An Understated PitchThe Washington ad campaign is a model of British understatement: "Avoid the pedestrian." "Leader's Digest." "International intelligence estimate."
John Micklethwait, editor of the Economist, says the radio spots and billboards are aimed not "at the guy who lives in Georgetown and works at the State Department, but the family who lives in Falls Church" and is affected by global economic change.
The Economist sells 1.2 million copies worldwide -- more than half in North America -- and its D.C. circulation has risen by one-third in three years, to 36,000. Micklethwait says he's positioning it as an opinionated "synopsis" of the week's news in an Internet age: "We are quite useful as a filter. . . . We have looked at it all and this is what we think you need to know."
The 164-year-old London magazine -- a finalist for a National Magazine Award in its first year of eligibility -- fields 10 correspondents in the States. "If people don't think we cover America well, they'll be unlikely to trust us on the other stuff," Micklethwait says.
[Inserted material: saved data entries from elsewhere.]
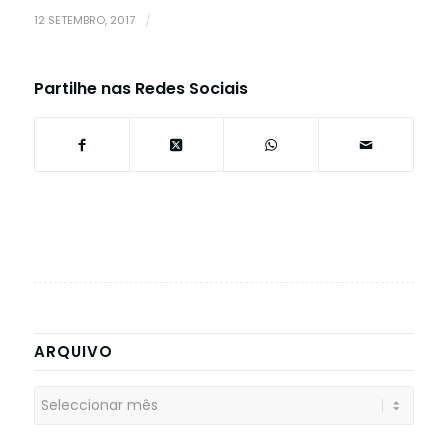
12 SETEMBRO, 2017
/
Partilhe nas Redes Sociais
ARQUIVO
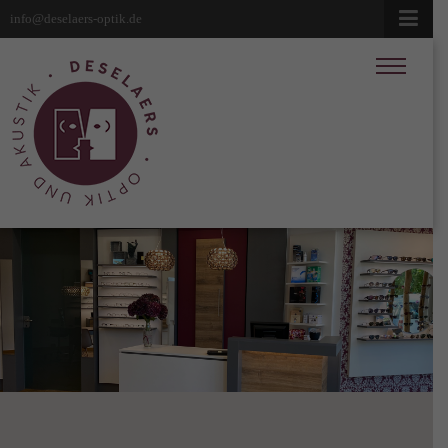
info@deselaers-optik.de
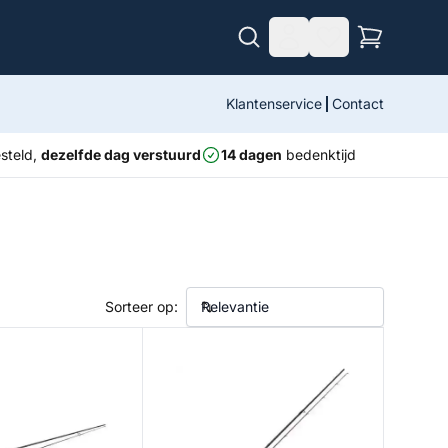
Klantenservice
Contact
steld,
dezelfde dag verstuurd
14 dagen
bedenktijd
Sorteer op:
d
Specter Finesse Sea Spin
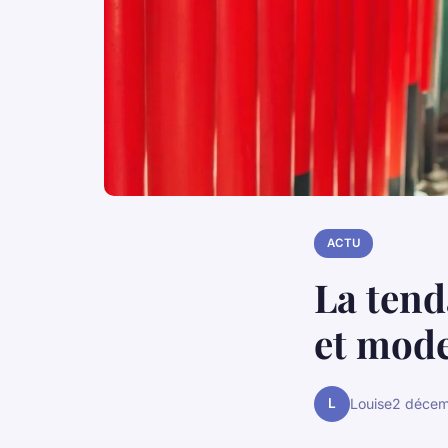
ACTU
La ten
et mode
L
Louise
2 décem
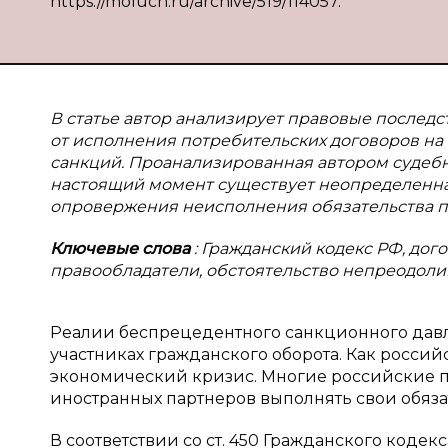
https://moluch.ru/archive/519/114057.
В статье автор анализирует правовые послед
от исполнения потребительских договоров н
санкций. Проанализированная автором судебна
настоящий момент существует неопределенна
опровержения неисполнения обязательства по
Ключевые слова
: Гражданский кодекс РФ, до
правообладатели, обстоятельство непреодоли
Реалии беспрецедентного санкционного давл
участниках гражданского оборота. Как росси
экономический кризис. Многие российские по
иностранных партнеров выполнять свои обязат
В соответствии со ст. 450 Гражданского код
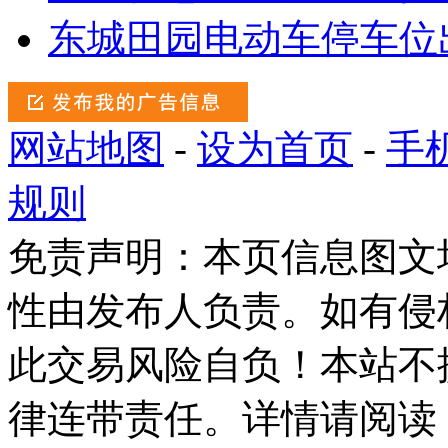
东城田园电动车停车位
网站地图
-
设为首页
-
手
规则
免责声明：本页信息图文
性由发布人负责。如有侵
此交易风险自负！本站不
律连带责任。详情请阅读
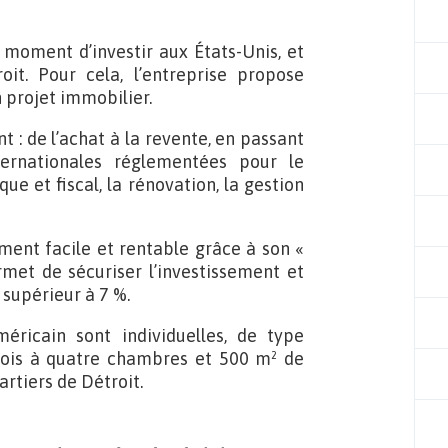
r moment d’investir aux États-Unis, et
oit. Pour cela, l’entreprise propose
 projet immobilier.
t : de l’achat à la revente, en passant
ternationales réglementées pour le
e et fiscal, la rénovation, la gestion
ment facile et rentable grâce à son «
met de sécuriser l’investissement et
 supérieur à 7 %.
ricain sont individuelles, de type
trois à quatre chambres et 500 m² de
artiers de Détroit.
The writing is tight, foreign policy and economics get ample space, and the likes of Paris Hilton (jail term or not) are conspicuously absent. Last week's cover story was titled "The Battle for Turkey's Soul." Vladimir Putin made the cover depicted as a gangster, and after the Virginia Tech shootings the cover image was a star-spangled gun, with the headline "America's Tragedy."
That story demonstrated that the magazine is not Time or Newsweek with an Oxford accent. It said the National Rifle Association "constantly exaggerates the threat to gun-owners" and that "few urban Americans swallow this twaddle," although some rural people "think anti-gun Democrats are wusses." Similarly, a piece on Rudy Giuliani declared: "He has a hideous temper and a tendency to bully. . . . He is famously and foolishly intolerant of criticism. . . . Mr. Giuliani has at times shown woeful judgment."
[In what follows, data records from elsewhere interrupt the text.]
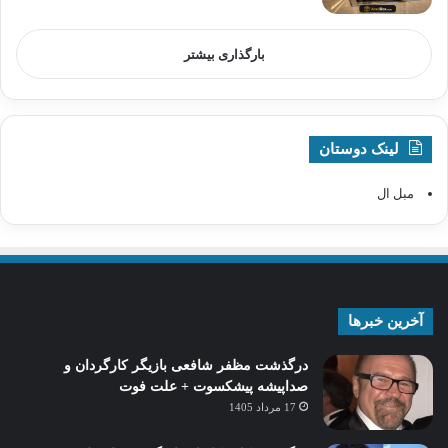
بارگذاری بیشتر
لینک دوستان
مبل ال
آخرین خبرها
درگذشت مظفر شافعی بازیگر کارگردان و
صداپیشه پیشکسوت + علت فوت
17 مرداد 1405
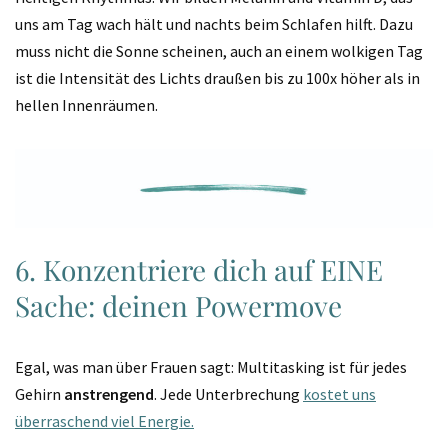
uns am Tag wach hält und nachts beim Schlafen hilft. Dazu
muss nicht die Sonne scheinen, auch an einem wolkigen Tag
ist die Intensität des Lichts draußen bis zu 100x höher als in
hellen Innenräumen.
6. Konzentriere dich auf EINE
Sache: deinen Powermove
Egal, was man über Frauen sagt: Multitasking ist für jedes
Gehirn
anstrengend
. Jede Unterbrechung
kostet uns
überraschend viel Energie.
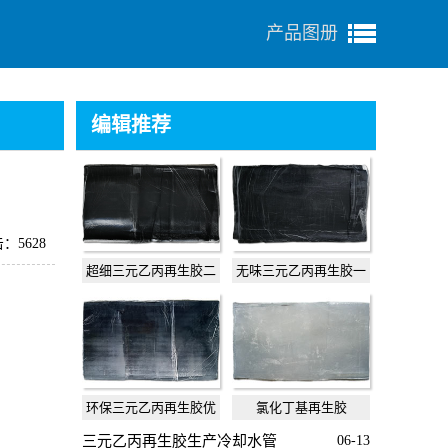
产品图册
编辑推荐
：5628
超细三元乙丙再生胶二
无味三元乙丙再生胶一
级
级
环保三元乙丙再生胶优
氯化丁基再生胶
级
三元乙丙再生胶生产冷却水管
06-13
Micklethwait says the weekly is liberal on social issues -- favoring, for example, gay marriage -- and conservative on trade and economics. After the Abu Ghraib scandal, the Economist demanded in an editorial that Donald Rumsfeld resign, but it remains a staunch supporter of the Iraq war. "It's a somewhat lonely place," Micklethwait says.
The magazine clings to one ancient tradition: no bylines. "The Economist tries to speak with one voice," Micklethwait explains.
Gregory in the Morning?NBC White House correspondent David Gregory is getting a tryout this week in MSNBC's old "Imus in the Morning" slot, following last week's stint by the cable network's Joe Scarborough. Gregory's show is the first that will be carried by WFAN, Imus's old New York radio outlet. "I am intrigued by this, but I am also very happy doing what I'm doing at NBC," Gregory says.